If the information requested by memory request 440 is stored in an
entry of RBRF 320, memory controller 130 may serve memory request
440 with the entry of RBRF 320. For example, if memory request 440
requests information contained in entry 430-3 of RBRF 320, memory
controller 130 may serve memory request 440 with entry 430-3, as
indicated by reference number 450. If the information requested by
memory request 440 is not stored in an entry of RBRF 320, memory
controller 130 may serve memory request 440 via one of row buffers
330. For example, if memory request 440 requests information not
contained in RBRF 320 but contained in row buffer 330-3, memory
controller 130 may serve memory request 440 with row buffer 330-3,
as indicated by reference number 460.
[0046] Memory controller 130 may explicitly close rows in row
buffers 330, as indicated by reference number 470, rather than
closing a row in response to an activation request for a row that
is not already open.
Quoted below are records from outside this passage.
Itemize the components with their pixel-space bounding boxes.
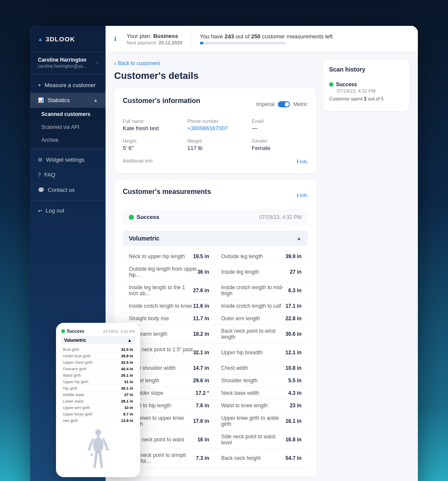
sidebar-item-logout[interactable]: ↩ Log out: [30, 203, 106, 218]
table-row: Side neck point to waist level 16.8 in: [215, 431, 308, 449]
list-item: Waist girth26.1 in: [61, 372, 135, 379]
mobile-preview-header: Success 07/19/23, 4:32 PM: [61, 329, 135, 334]
scan-status: Success: [336, 81, 357, 87]
sidebar-item-label: Widget settings: [46, 156, 84, 163]
meas-used: 243: [224, 33, 234, 40]
info-button[interactable]: ℹ Info: [297, 159, 308, 164]
sidebar-item-label: Measure a customer: [45, 82, 96, 88]
logout-icon: ↩: [38, 208, 42, 214]
list-item: Hip girth35.1 in: [61, 385, 135, 392]
list-item: Under bust girth28.8 in: [61, 353, 135, 359]
sidebar-item-scanned-api[interactable]: Scanned via API: [30, 121, 106, 134]
table-row: Waist to knee length 23 in: [215, 400, 308, 412]
user-profile[interactable]: Caroline Harrington caroline.harrington@…: [30, 51, 106, 74]
scan-timestamp: 07/19/23, 4:32 PM: [329, 88, 403, 94]
question-icon: ?: [38, 172, 41, 178]
progress-bar: [200, 42, 286, 44]
chevron-up-mobile: ▲: [128, 338, 132, 343]
chevron-up-icon: ▲: [296, 235, 302, 241]
svg-point-0: [95, 429, 101, 435]
user-info: Caroline Harrington caroline.harrington@…: [38, 57, 96, 69]
body-figure: [61, 428, 135, 471]
table-row: Back neck height 54.7 in: [215, 449, 308, 468]
user-email: caroline.harrington@ya...: [38, 64, 96, 69]
measurement-success-row: Success 07/19/23, 4:32 PM: [123, 209, 308, 225]
sidebar-sub-item-label: Scanned customers: [41, 111, 90, 117]
mobile-success: Success: [61, 329, 84, 334]
back-link-text: Back to customers: [118, 60, 161, 66]
plan-text: Your plan: Business: [127, 33, 182, 39]
measurements-text: You have 243 out of 250 customer measure…: [200, 33, 333, 40]
payment-label: Next payment:: [127, 40, 157, 45]
mobile-preview: Success 07/19/23, 4:32 PM Volumetric ▲ B…: [56, 323, 140, 477]
table-row: Back neck point to wrist length 30.6 in: [215, 325, 308, 344]
table-row: Inside crotch length to calf 17.1 in: [215, 300, 308, 312]
unit-toggle-group: Imperial Metric: [256, 101, 308, 107]
logo-text: 3DLOOK: [46, 35, 75, 43]
card-title: Customer's information: [123, 97, 200, 105]
table-row: Neck base width 4.3 in: [215, 387, 308, 400]
sidebar-item-archive[interactable]: Archive: [30, 134, 106, 147]
sidebar-item-widget-settings[interactable]: ⚙ Widget settings: [30, 152, 106, 167]
sidebar-item-measure[interactable]: + Measure a customer: [30, 78, 106, 93]
list-item: nee girth13.9 in: [61, 418, 135, 424]
success-label: Success: [137, 214, 159, 220]
svg-rect-11: [90, 454, 93, 456]
meas-suffix: customer measurements left: [262, 33, 333, 40]
list-item: Upper chest girth32.5 in: [61, 359, 135, 366]
sidebar-item-statistics[interactable]: 📊 Statistics ▲: [30, 93, 106, 108]
field-weight: Weight 117 lb: [187, 138, 243, 151]
scan-item-header: Success: [329, 81, 403, 87]
mobile-section-header: Volumetric ▲: [61, 336, 135, 344]
sidebar-item-label: FAQ: [44, 172, 56, 178]
field-height: Height 5' 6": [123, 138, 179, 151]
scan-status-dot: [329, 82, 333, 87]
measurements-card-title: Customer's measurements: [123, 188, 211, 196]
card-header: Customer's information Imperial Metric: [123, 97, 308, 112]
chevron-up-icon: ▲: [93, 98, 98, 103]
divider-2: [30, 200, 106, 200]
list-item: Middle waist27 in: [61, 392, 135, 398]
progress-fill: [200, 42, 203, 44]
back-link[interactable]: Back to customers: [114, 60, 316, 67]
grid-icon: ⚙: [38, 157, 43, 163]
measurements-info: You have 243 out of 250 customer measure…: [200, 33, 333, 44]
table-row: Inside leg length to the 1 inch ab... 27…: [123, 281, 215, 300]
sidebar-item-faq[interactable]: ? FAQ: [30, 167, 106, 182]
statistics-icon: 📊: [38, 97, 44, 103]
volumetric-title: Volumetric: [129, 235, 159, 242]
field-phone: Phone number +380986167007: [187, 119, 243, 131]
field-email: Email —: [252, 119, 308, 131]
sidebar-sub-item-label: Archive: [41, 137, 59, 143]
payment-date: 20.12.2020: [159, 40, 182, 45]
plus-icon: +: [38, 82, 41, 88]
table-row: Upper hip breadth 12.1 in: [215, 344, 308, 362]
volumetric-header[interactable]: Volumetric ▲: [123, 231, 308, 246]
customer-info-card: Customer's information Imperial Metric F…: [114, 88, 316, 173]
sidebar-item-contact-us[interactable]: 💬 Contact us: [30, 182, 106, 197]
sidebar-item-label: Log out: [46, 207, 64, 214]
success-badge: Success: [129, 214, 159, 220]
table-row: Outside leg length 39.9 in: [215, 250, 308, 263]
app-logo: ▲ 3DLOOK: [30, 26, 106, 51]
table-row: Inside crotch length to mid-thigh 6.3 in: [215, 281, 308, 300]
svg-line-5: [95, 453, 96, 467]
sidebar-item-label: Contact us: [48, 187, 75, 193]
table-row: Inside crotch length to knee 11.6 in: [123, 300, 215, 312]
scan-history-title: Scan history: [329, 66, 403, 73]
measurements-grid: Neck to upper hip length 19.5 in Outside…: [123, 250, 308, 468]
meas-total: 250: [251, 33, 261, 40]
table-row: Inside leg length 27 in: [215, 263, 308, 281]
sidebar-item-scanned-customers[interactable]: Scanned customers: [30, 108, 106, 121]
table-row: Neck to upper hip length 19.5 in: [123, 250, 215, 263]
sidebar-sub-item-label: Scanned via API: [41, 124, 79, 130]
chat-icon: 💬: [38, 187, 44, 193]
list-item: Overarm girth40.4 in: [61, 366, 135, 372]
sidebar-sub-nav: Scanned customers Scanned via API Archiv…: [30, 108, 106, 147]
chevron-right-icon: ›: [96, 60, 98, 65]
table-row: Shoulder length 5.5 in: [215, 375, 308, 387]
measurements-info-button[interactable]: ℹ Info: [297, 193, 308, 198]
list-item: Upper bicep girth9.7 in: [61, 411, 135, 418]
unit-toggle[interactable]: [278, 101, 290, 107]
banner-divider: [191, 31, 191, 47]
For example, memory controller 130 may
proactively close a particular row when memory controller 130
determines that it is unlikely that there will be any further
requests for the particular row (e.g., when no pending memory
requests for the particular row exist in memory request queue 305).
Such an arrangement may remove the latency associated with closing
a row in response to an activation request for a row that is not
already open. When memory controller 130 closes a row in a row
buffer 330 (e.g., row buffer 330-3), data contained in row buffer
330-3 may be written back to memory bank 325, as indicated by
reference number 480.
[0047] In one example embodiment, memory controller 130 may
determine whether to create an entry in RBRF 320 for a memory
request. For example, if a particular row is requested by a single
memory request, memory controller 130 may serve the single memory
request directly from one of row buffers 330, without creating an
entry in RBRF 320.
[0048] Although FIG. 4 shows example operations 400 capable of
being performed by components of memory arrangement 100, in other
embodiments, memory arrangement 100 may perform less operations,
different operations, or additional operations than depicted in
FIG. 4. Alternatively, or additionally, one or more components of
memory arrangement 100 may perform one or more other operations
described as being performed by one or more other components of
memory arrangement 100.
[0049] FIG. 5 is a diagram of further example operations 500
capable of being performed by components of memory arrangement 100.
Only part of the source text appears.